Paul was no ordinary protestor. He had joined the United States Marines two weeks after his high school graduation in rural Ohio and landed at Da Nang in 1965, when the U.S. under President Johnson began direct combat operations. Davis was wounded in 1966, and while recovering in the U.S. appeared as a Marine on a panel at a college. Someone asked him if the Vietnamese wanted us there. He spun out a long response, and his interlocutor said, “You have not answered the question.” In a Zenlike, koanlike, moment, Paul’s whole mental being suddenly dissolved. He held back tears. Somehow his life had changed forever.

He began attending Thich Nhat Hanh retreats more than 10 years ago after his son died in a car crash. He now counsels Iraqi veterans and their families. In 2003, Paul obtained his Marine casualty report and followed the coordinates to the point where he was wounded. He recognized the distant horizon that he saw as he waited for evacuation. He would write a poem in the words of the buried mine that got him. This was on Marble Mountain, near Da Nang, named for a pure white quarry. In the village below, dozens of shops now sell artful sculptures to tourists.

Early one morning during the retreat, we boarded buses and took a walk along the shore of the central lake, Hoan Kiem, in down town Hanoi. People were already out doing their morning jogging and aerobics. We left the buses and gathered at the tall statue of Ly Thaito, founder of Hanoi. There were the 400 of us in gray robes, plus 30 or so local Vietnamese nuns in brown robes with conical reed hats. We walked along the old section of Hanoi and past the historic water puppet theatre and turned around near the rock pile monument with the Chinese character for heaven and passed the red bow bridge that goes to an island shrine.

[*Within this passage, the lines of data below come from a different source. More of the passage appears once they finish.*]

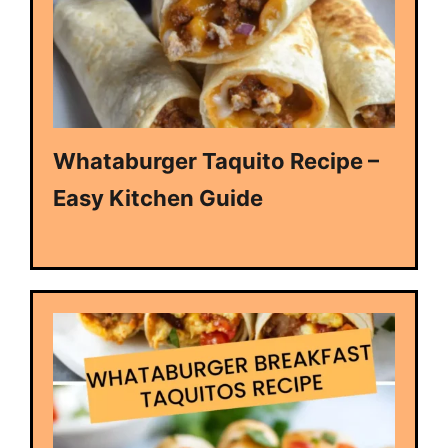
Whataburger Taquito Recipe –
Easy Kitchen Guide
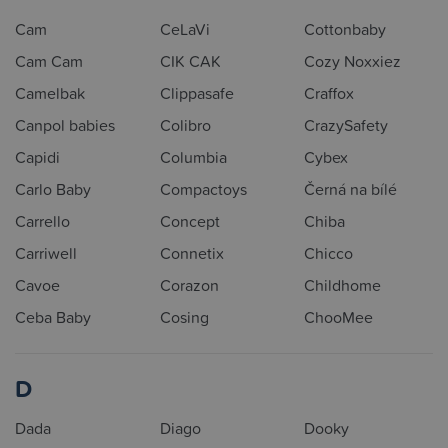
Cam
CeLaVi
Cottonbaby
Cam Cam
CIK CAK
Cozy Noxxiez
Camelbak
Clippasafe
Craffox
Canpol babies
Colibro
CrazySafety
Capidi
Columbia
Cybex
Carlo Baby
Compactoys
Černá na bílé
Carrello
Concept
Chiba
Carriwell
Connetix
Chicco
Cavoe
Corazon
Childhome
Ceba Baby
Cosing
ChooMee
D
Dada
Diago
Dooky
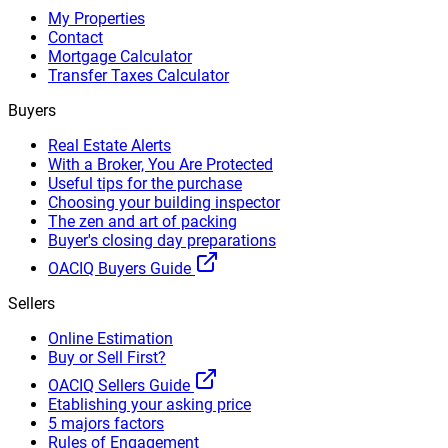
My Properties
Contact
Mortgage Calculator
Transfer Taxes Calculator
Buyers
Real Estate Alerts
With a Broker, You Are Protected
Useful tips for the purchase
Choosing your building inspector
The zen and art of packing
Buyer's closing day preparations
OACIQ Buyers Guide
Sellers
Online Estimation
Buy or Sell First?
OACIQ Sellers Guide
Etablishing your asking price
5 majors factors
Rules of Engagement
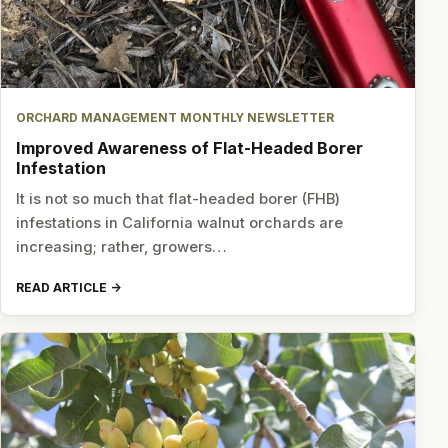
ORCHARD MANAGEMENT MONTHLY NEWSLETTER
Improved Awareness of Flat-Headed Borer
Infestation
It is not so much that flat-headed borer (FHB)
infestations in California walnut orchards are
increasing; rather, growers…
READ ARTICLE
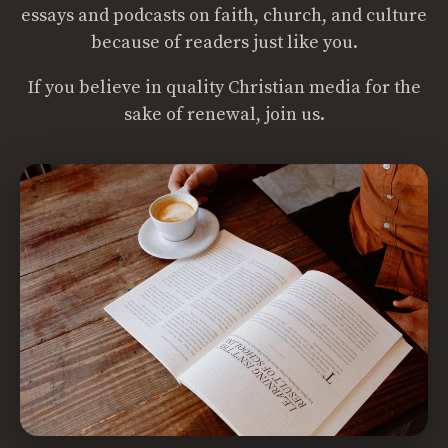
essays and podcasts on faith, church, and culture
because of readers just like you.
If you believe in quality Christian media for the
sake of renewal, join us.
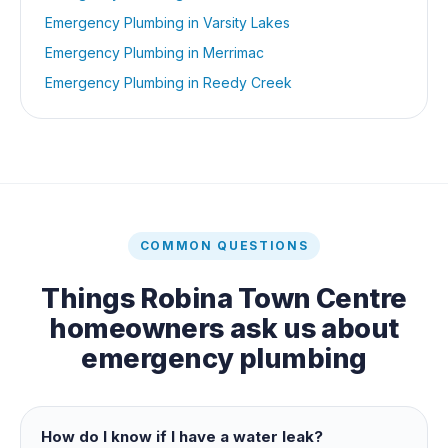
Emergency Plumbing
in
Varsity Lakes
Emergency Plumbing
in
Merrimac
Emergency Plumbing
in
Reedy Creek
COMMON QUESTIONS
Things
Robina Town Centre
homeowners ask us about
emergency plumbing
How do I know if I have a water leak?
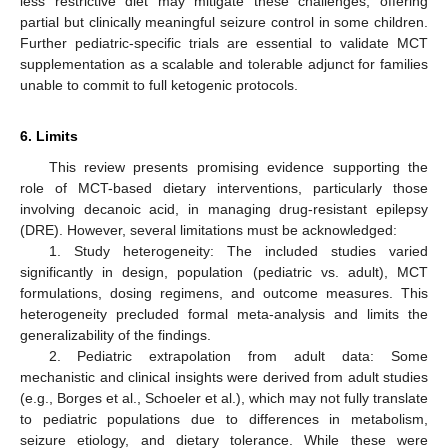
less restrictive diet may mitigate these challenges, offering
partial but clinically meaningful seizure control in some children.
Further pediatric-specific trials are essential to validate MCT
supplementation as a scalable and tolerable adjunct for families
unable to commit to full ketogenic protocols.
6. Limits
This review presents promising evidence supporting the
role of MCT-based dietary interventions, particularly those
involving decanoic acid, in managing drug-resistant epilepsy
(DRE). However, several limitations must be acknowledged:
1. Study heterogeneity: The included studies varied
significantly in design, population (pediatric vs. adult), MCT
formulations, dosing regimens, and outcome measures. This
heterogeneity precluded formal meta-analysis and limits the
generalizability of the findings.
2. Pediatric extrapolation from adult data: Some
mechanistic and clinical insights were derived from adult studies
(e.g., Borges et al., Schoeler et al.), which may not fully translate
to pediatric populations due to differences in metabolism,
seizure etiology, and dietary tolerance. While these were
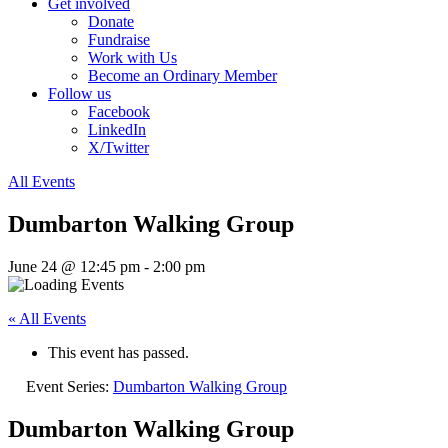
Get involved
Donate
Fundraise
Work with Us
Become an Ordinary Member
Follow us
Facebook
LinkedIn
X/Twitter
All Events
Dumbarton Walking Group
June 24 @ 12:45 pm
-
2:00 pm
« All Events
This event has passed.
Event Series:
Dumbarton Walking Group
Dumbarton Walking Group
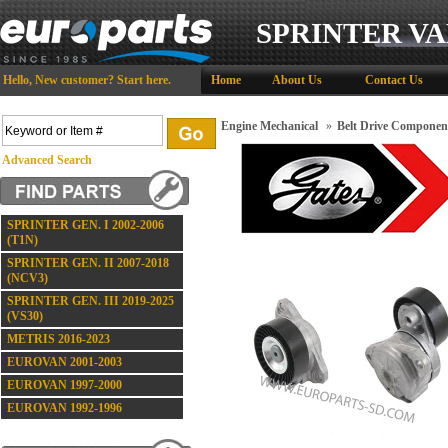
SPRINTER VA
Hello,
New customer?
Start here
.
Home
About Us
Contact Us
Engine Mechanical
»
Belt Drive Componen
Advanced Search
SPRINTER GEN. I 2002-2006
(T1N)
SPRINTER GEN. II 2007-2018
(NCV3)
SPRINTER GEN. III 2019-2025
(VS30)
METRIS 2016-2023
EUROVAN 2001-2003
EUROVAN 1997-2000
EUROVAN 1992-1996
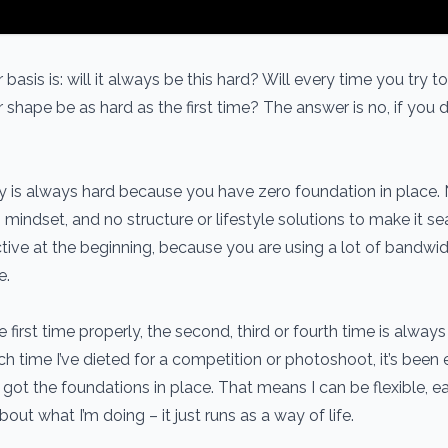
basis is: will it always be this hard? Will every time you try t
 shape be as hard as the first time? The answer is no, if you do
ey is always hard because you have zero foundation in place.
n, mindset, and no structure or lifestyle solutions to make it s
ictive at the beginning, because you are using a lot of bandwi
e.
 first time properly, the second, third or fourth time is always
ch time I’ve dieted for a competition or photoshoot, it’s been 
got the foundations in place. That means I can be flexible, e
bout what I’m doing – it just runs as a way of life.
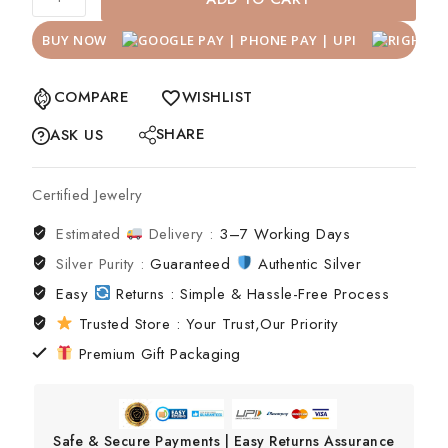
BUY NOW
COMPARE
WISHLIST
SHARE
ASK US
Certified Jewelry
Estimated
Delivery :
3–7 Working Days
Silver Purity :
Guaranteed
Authentic Silver
Easy
Returns : Simple & Hassle-Free Process
Trusted Store : Your Trust,Our Priority
Premium Gift Packaging
Safe & Secure Payments | Easy Returns Assurance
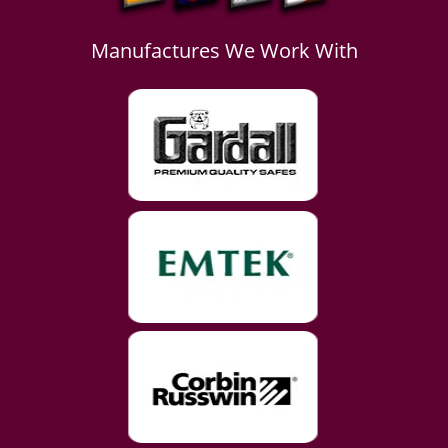
Manufactures We Work With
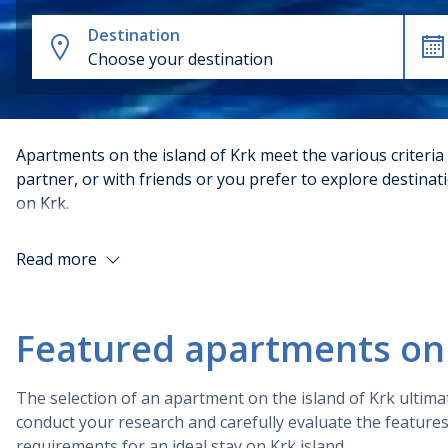
Destination
Choose your destination
Apartments on the island of Krk meet the various criteria
partner, or with friends or you prefer to explore destina
on Krk.
There are factors such as their location, amenities, and 
Read more
locations, with easy access to beaches and local attracti
amenities such as air conditioning and free Wi-Fi. Finall
customer service.
Featured apartments on 
There are various types of apartments on the island of K
you may come across.
The selection of an apartment on the island of Krk ultima
conduct your research and carefully evaluate the feature
Types of Krk apartments
requirements for an ideal stay on Krk island.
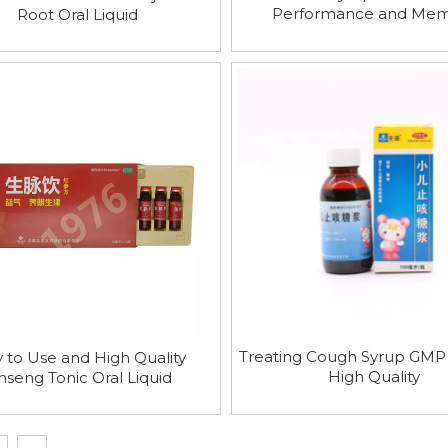
Performance and Me
Root Oral Liquid
Enhancement
Treating Cough Syrup GMP
 to Use and High Quality
High Quality
nseng Tonic Oral Liquid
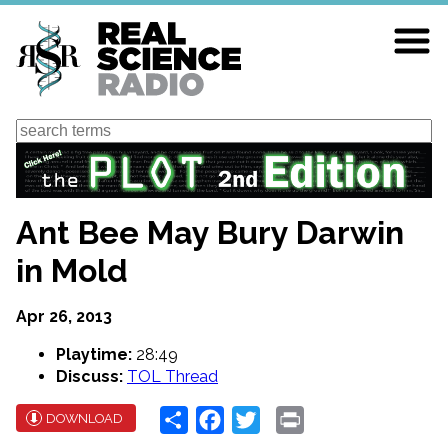
Skip
to
main
content
Search
Ant Bee May Bury Darwin
in Mold
Apr 26, 2013
Playtime:
28:49
Discuss:
TOL Thread
Share
Facebook
Twitter
Print
DOWNLOAD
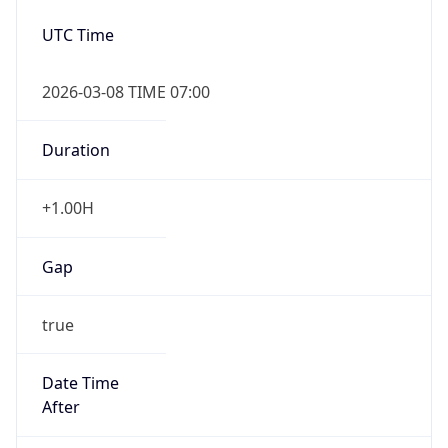
2026-03-08 TIME 07:00
Duration
+1.00H
Gap
true
Date Time
After
2026-03-08 TIME 03:00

Funny thing, I thought. No police. No wise guys making nervous comments. No angry motorcycle drivers urging our slow-walking meditative line to clear an intersection. Just people watching, curious. Then, about half way through the demonstration, I noticed some of them were lining up along our way. And they were standing respectfully with their palms together at their hearts.

Back at the foot of Ly Thaito sat Thich Nhat Hanh, diminutive and smiling. Many of us sat around him, as if waiting for a lesson. Without comment, he took in the air and the morning sun and the trees and the birds and the lake, which was at our backs. He suggested that we all turn around, that the view was much better that way. He smiled. He was home.